**EXERCISE BRIEF:** Word for word, restate the records that come next, omitting the images.
RECORDS SUPPLIED section start
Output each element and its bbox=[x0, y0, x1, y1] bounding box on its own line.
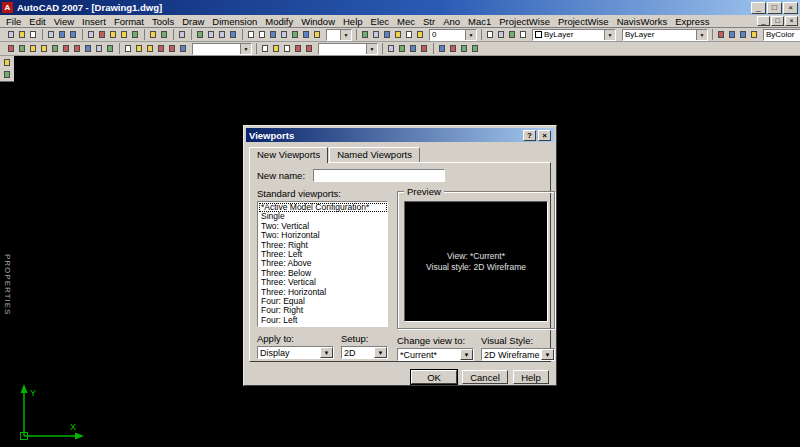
dropdown-arrow-icon[interactable]: ▼ bbox=[541, 349, 554, 360]
distance-icon[interactable] bbox=[749, 29, 759, 40]
menu-item-dimension[interactable]: Dimension bbox=[208, 16, 261, 27]
properties-palette-tab[interactable]: PROPERTIES bbox=[3, 254, 12, 315]
dropdown-arrow-icon[interactable]: ▼ bbox=[320, 347, 333, 358]
cut-icon[interactable] bbox=[86, 29, 96, 40]
tab-named-viewports[interactable]: Named Viewports bbox=[329, 147, 420, 162]
menu-item-str[interactable]: Str bbox=[419, 16, 439, 27]
ok-button[interactable]: OK bbox=[411, 370, 457, 384]
line-icon[interactable] bbox=[6, 43, 16, 54]
window-titlebar[interactable]: A AutoCAD 2007 - [Drawing1.dwg] _ □ × bbox=[0, 0, 800, 15]
plot-icon[interactable] bbox=[46, 29, 56, 40]
dimension-angular-icon[interactable] bbox=[293, 43, 303, 54]
revision-cloud-icon[interactable] bbox=[83, 43, 93, 54]
table-tool-icon[interactable] bbox=[470, 43, 480, 54]
sheet-set-manager-icon[interactable] bbox=[279, 29, 289, 40]
dimension-continue-icon[interactable] bbox=[304, 43, 314, 54]
color-combo[interactable]: ByLayer▼ bbox=[532, 29, 616, 41]
layer-match-icon[interactable] bbox=[518, 29, 528, 40]
circle-icon[interactable] bbox=[72, 43, 82, 54]
layer-properties-manager-icon[interactable] bbox=[360, 29, 370, 40]
dropdown-arrow-icon[interactable]: ▼ bbox=[240, 44, 251, 54]
dropdown-arrow-icon[interactable]: ▼ bbox=[460, 349, 473, 360]
linetype-combo[interactable]: ByLayer▼ bbox=[622, 29, 708, 41]
layer-combo[interactable]: 0▼ bbox=[429, 29, 477, 41]
zoom-previous-icon[interactable] bbox=[228, 29, 238, 40]
window-minimize-button[interactable]: _ bbox=[751, 2, 766, 14]
change-view-combo[interactable]: *Current* ▼ bbox=[397, 348, 474, 361]
menu-item-mec[interactable]: Mec bbox=[393, 16, 419, 27]
open-icon[interactable] bbox=[17, 29, 27, 40]
polar-tracking-icon[interactable] bbox=[408, 43, 418, 54]
object-snap-tracking-icon[interactable] bbox=[419, 43, 429, 54]
layer-states-icon[interactable] bbox=[371, 29, 381, 40]
dialog-close-button[interactable]: × bbox=[538, 130, 551, 141]
menu-item-modify[interactable]: Modify bbox=[261, 16, 297, 27]
menu-item-tools[interactable]: Tools bbox=[148, 16, 178, 27]
text-style-combo[interactable]: ▼ bbox=[192, 43, 252, 55]
new-icon[interactable] bbox=[6, 29, 16, 40]
ortho-mode-icon[interactable] bbox=[397, 43, 407, 54]
dialog-titlebar[interactable]: Viewports ? × bbox=[246, 128, 554, 142]
window-maximize-button[interactable]: □ bbox=[767, 2, 782, 14]
dimension-radius-icon[interactable] bbox=[282, 43, 292, 54]
layer-previous-icon[interactable] bbox=[496, 29, 506, 40]
menu-item-ano[interactable]: Ano bbox=[439, 16, 464, 27]
block-editor-icon[interactable] bbox=[130, 29, 140, 40]
standard-viewports-list[interactable]: *Active Model Configuration*SingleTwo: V… bbox=[257, 201, 388, 327]
make-object-layer-current-icon[interactable] bbox=[485, 29, 495, 40]
designcenter-icon[interactable] bbox=[257, 29, 267, 40]
mass-properties-icon[interactable] bbox=[448, 43, 458, 54]
insert-hyperlink-icon[interactable] bbox=[177, 29, 187, 40]
new-name-input[interactable] bbox=[313, 169, 445, 182]
properties-icon[interactable] bbox=[246, 29, 256, 40]
help-button[interactable]: Help bbox=[513, 370, 549, 384]
properties-palette-icon[interactable] bbox=[1, 57, 12, 68]
rectangle-icon[interactable] bbox=[50, 43, 60, 54]
construction-line-icon[interactable] bbox=[17, 43, 27, 54]
menu-item-projectwise[interactable]: ProjectWise bbox=[554, 16, 613, 27]
viewport-list-item[interactable]: Four: Left bbox=[259, 316, 387, 325]
publish-icon[interactable] bbox=[68, 29, 78, 40]
redo-icon[interactable] bbox=[159, 29, 169, 40]
dim-style-combo[interactable]: ▼ bbox=[318, 43, 378, 55]
cancel-button[interactable]: Cancel bbox=[462, 370, 508, 384]
document-close-button[interactable]: × bbox=[785, 16, 798, 26]
document-restore-button[interactable]: □ bbox=[771, 16, 784, 26]
layer-freeze-icon[interactable] bbox=[382, 29, 392, 40]
pan-icon[interactable] bbox=[195, 29, 205, 40]
setup-combo[interactable]: 2D ▼ bbox=[341, 346, 388, 359]
lineweight-settings-icon[interactable] bbox=[716, 29, 726, 40]
match-properties-icon[interactable] bbox=[119, 29, 129, 40]
window-close-button[interactable]: × bbox=[783, 2, 798, 14]
menu-item-express[interactable]: Express bbox=[671, 16, 713, 27]
menu-item-help[interactable]: Help bbox=[339, 16, 367, 27]
menu-item-format[interactable]: Format bbox=[110, 16, 148, 27]
tool-palettes-icon[interactable] bbox=[268, 29, 278, 40]
plotstyle-combo[interactable]: ByColor▼ bbox=[763, 29, 800, 41]
object-snap-icon[interactable] bbox=[386, 43, 396, 54]
dropdown-arrow-icon[interactable]: ▼ bbox=[465, 30, 476, 40]
dimension-aligned-icon[interactable] bbox=[271, 43, 281, 54]
tool-palette-window-icon[interactable] bbox=[1, 69, 12, 80]
workspace-combo[interactable]: ▼ bbox=[326, 29, 352, 41]
save-icon[interactable] bbox=[28, 29, 38, 40]
dialog-help-button[interactable]: ? bbox=[523, 130, 536, 141]
menu-item-mac1[interactable]: Mac1 bbox=[464, 16, 495, 27]
tab-new-viewports[interactable]: New Viewports bbox=[249, 147, 328, 163]
extend-icon[interactable] bbox=[178, 43, 188, 54]
menu-item-draw[interactable]: Draw bbox=[178, 16, 208, 27]
move-icon[interactable] bbox=[123, 43, 133, 54]
dropdown-arrow-icon[interactable]: ▼ bbox=[604, 30, 615, 40]
polygon-icon[interactable] bbox=[39, 43, 49, 54]
spline-icon[interactable] bbox=[94, 43, 104, 54]
arc-icon[interactable] bbox=[61, 43, 71, 54]
polyline-icon[interactable] bbox=[28, 43, 38, 54]
rotate-icon[interactable] bbox=[145, 43, 155, 54]
document-minimize-button[interactable]: _ bbox=[757, 16, 770, 26]
menu-item-projectwise[interactable]: ProjectWise bbox=[495, 16, 554, 27]
paste-icon[interactable] bbox=[108, 29, 118, 40]
plot-style-control-icon[interactable] bbox=[727, 29, 737, 40]
layer-lock-icon[interactable] bbox=[393, 29, 403, 40]
copy-icon[interactable] bbox=[97, 29, 107, 40]
visual-style-combo[interactable]: 2D Wireframe ▼ bbox=[481, 348, 555, 361]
RECORDS SUPPLIED section end
**EXPECTED ANSWER:**
Output each element and its bbox=[x0, y0, x1, y1] bounding box on its own line.
dropdown-arrow-icon[interactable]: ▼ bbox=[541, 349, 554, 360]
distance-icon[interactable] bbox=[749, 29, 759, 40]
menu-item-dimension[interactable]: Dimension bbox=[208, 16, 261, 27]
properties-palette-tab[interactable]: PROPERTIES bbox=[3, 254, 12, 315]
dropdown-arrow-icon[interactable]: ▼ bbox=[320, 347, 333, 358]
cut-icon[interactable] bbox=[86, 29, 96, 40]
tab-named-viewports[interactable]: Named Viewports bbox=[329, 147, 420, 162]
menu-item-str[interactable]: Str bbox=[419, 16, 439, 27]
ok-button[interactable]: OK bbox=[411, 370, 457, 384]
line-icon[interactable] bbox=[6, 43, 16, 54]
window-titlebar[interactable]: A AutoCAD 2007 - [Drawing1.dwg] _ □ × bbox=[0, 0, 800, 15]
plot-icon[interactable] bbox=[46, 29, 56, 40]
dimension-angular-icon[interactable] bbox=[293, 43, 303, 54]
revision-cloud-icon[interactable] bbox=[83, 43, 93, 54]
table-tool-icon[interactable] bbox=[470, 43, 480, 54]
sheet-set-manager-icon[interactable] bbox=[279, 29, 289, 40]
dimension-continue-icon[interactable] bbox=[304, 43, 314, 54]
color-combo[interactable]: ByLayer▼ bbox=[532, 29, 616, 41]
layer-match-icon[interactable] bbox=[518, 29, 528, 40]
circle-icon[interactable] bbox=[72, 43, 82, 54]
layer-properties-manager-icon[interactable] bbox=[360, 29, 370, 40]
dropdown-arrow-icon[interactable]: ▼ bbox=[240, 44, 251, 54]
dropdown-arrow-icon[interactable]: ▼ bbox=[460, 349, 473, 360]
linetype-combo[interactable]: ByLayer▼ bbox=[622, 29, 708, 41]
layer-combo[interactable]: 0▼ bbox=[429, 29, 477, 41]
zoom-previous-icon[interactable] bbox=[228, 29, 238, 40]
window-minimize-button[interactable]: _ bbox=[751, 2, 766, 14]
change-view-combo[interactable]: *Current* ▼ bbox=[397, 348, 474, 361]
menu-item-mec[interactable]: Mec bbox=[393, 16, 419, 27]
open-icon[interactable] bbox=[17, 29, 27, 40]
polar-tracking-icon[interactable] bbox=[408, 43, 418, 54]
object-snap-tracking-icon[interactable] bbox=[419, 43, 429, 54]
layer-states-icon[interactable] bbox=[371, 29, 381, 40]
dialog-close-button[interactable]: × bbox=[538, 130, 551, 141]
menu-item-modify[interactable]: Modify bbox=[261, 16, 297, 27]
menu-item-tools[interactable]: Tools bbox=[148, 16, 178, 27]
text-style-combo[interactable]: ▼ bbox=[192, 43, 252, 55]
new-icon[interactable] bbox=[6, 29, 16, 40]
ortho-mode-icon[interactable] bbox=[397, 43, 407, 54]
dialog-titlebar[interactable]: Viewports ? × bbox=[246, 128, 554, 142]
window-maximize-button[interactable]: □ bbox=[767, 2, 782, 14]
dimension-radius-icon[interactable] bbox=[282, 43, 292, 54]
layer-previous-icon[interactable] bbox=[496, 29, 506, 40]
menu-item-ano[interactable]: Ano bbox=[439, 16, 464, 27]
block-editor-icon[interactable] bbox=[130, 29, 140, 40]
standard-viewports-list[interactable]: *Active Model Configuration*SingleTwo: V… bbox=[257, 201, 388, 327]
make-object-layer-current-icon[interactable] bbox=[485, 29, 495, 40]
designcenter-icon[interactable] bbox=[257, 29, 267, 40]
mass-properties-icon[interactable] bbox=[448, 43, 458, 54]
insert-hyperlink-icon[interactable] bbox=[177, 29, 187, 40]
new-name-input[interactable] bbox=[313, 169, 445, 182]
properties-icon[interactable] bbox=[246, 29, 256, 40]
help-button[interactable]: Help bbox=[513, 370, 549, 384]
properties-palette-icon[interactable] bbox=[1, 57, 12, 68]
rectangle-icon[interactable] bbox=[50, 43, 60, 54]
construction-line-icon[interactable] bbox=[17, 43, 27, 54]
menu-item-projectwise[interactable]: ProjectWise bbox=[554, 16, 613, 27]
viewport-list-item[interactable]: Four: Left bbox=[259, 316, 387, 325]
publish-icon[interactable] bbox=[68, 29, 78, 40]
redo-icon[interactable] bbox=[159, 29, 169, 40]
dim-style-combo[interactable]: ▼ bbox=[318, 43, 378, 55]
cancel-button[interactable]: Cancel bbox=[462, 370, 508, 384]
document-close-button[interactable]: × bbox=[785, 16, 798, 26]
document-restore-button[interactable]: □ bbox=[771, 16, 784, 26]
layer-freeze-icon[interactable] bbox=[382, 29, 392, 40]
pan-icon[interactable] bbox=[195, 29, 205, 40]
setup-combo[interactable]: 2D ▼ bbox=[341, 346, 388, 359]
lineweight-settings-icon[interactable] bbox=[716, 29, 726, 40]
match-properties-icon[interactable] bbox=[119, 29, 129, 40]
window-close-button[interactable]: × bbox=[783, 2, 798, 14]
menu-item-express[interactable]: Express bbox=[671, 16, 713, 27]
menu-item-help[interactable]: Help bbox=[339, 16, 367, 27]
menu-item-format[interactable]: Format bbox=[110, 16, 148, 27]
tool-palettes-icon[interactable] bbox=[268, 29, 278, 40]
plotstyle-combo[interactable]: ByColor▼ bbox=[763, 29, 800, 41]
object-snap-icon[interactable] bbox=[386, 43, 396, 54]
dropdown-arrow-icon[interactable]: ▼ bbox=[465, 30, 476, 40]
dimension-aligned-icon[interactable] bbox=[271, 43, 281, 54]
tool-palette-window-icon[interactable] bbox=[1, 69, 12, 80]
workspace-combo[interactable]: ▼ bbox=[326, 29, 352, 41]
save-icon[interactable] bbox=[28, 29, 38, 40]
dialog-help-button[interactable]: ? bbox=[523, 130, 536, 141]
menu-item-mac1[interactable]: Mac1 bbox=[464, 16, 495, 27]
tab-new-viewports[interactable]: New Viewports bbox=[249, 147, 328, 163]
extend-icon[interactable] bbox=[178, 43, 188, 54]
menu-item-draw[interactable]: Draw bbox=[178, 16, 208, 27]
move-icon[interactable] bbox=[123, 43, 133, 54]
dropdown-arrow-icon[interactable]: ▼ bbox=[604, 30, 615, 40]
polygon-icon[interactable] bbox=[39, 43, 49, 54]
spline-icon[interactable] bbox=[94, 43, 104, 54]
arc-icon[interactable] bbox=[61, 43, 71, 54]
polyline-icon[interactable] bbox=[28, 43, 38, 54]
rotate-icon[interactable] bbox=[145, 43, 155, 54]
document-minimize-button[interactable]: _ bbox=[757, 16, 770, 26]
menu-item-projectwise[interactable]: ProjectWise bbox=[495, 16, 554, 27]
paste-icon[interactable] bbox=[108, 29, 118, 40]
plot-style-control-icon[interactable] bbox=[727, 29, 737, 40]
layer-lock-icon[interactable] bbox=[393, 29, 403, 40]
copy-icon[interactable] bbox=[97, 29, 107, 40]
visual-style-combo[interactable]: 2D Wireframe ▼ bbox=[481, 348, 555, 361]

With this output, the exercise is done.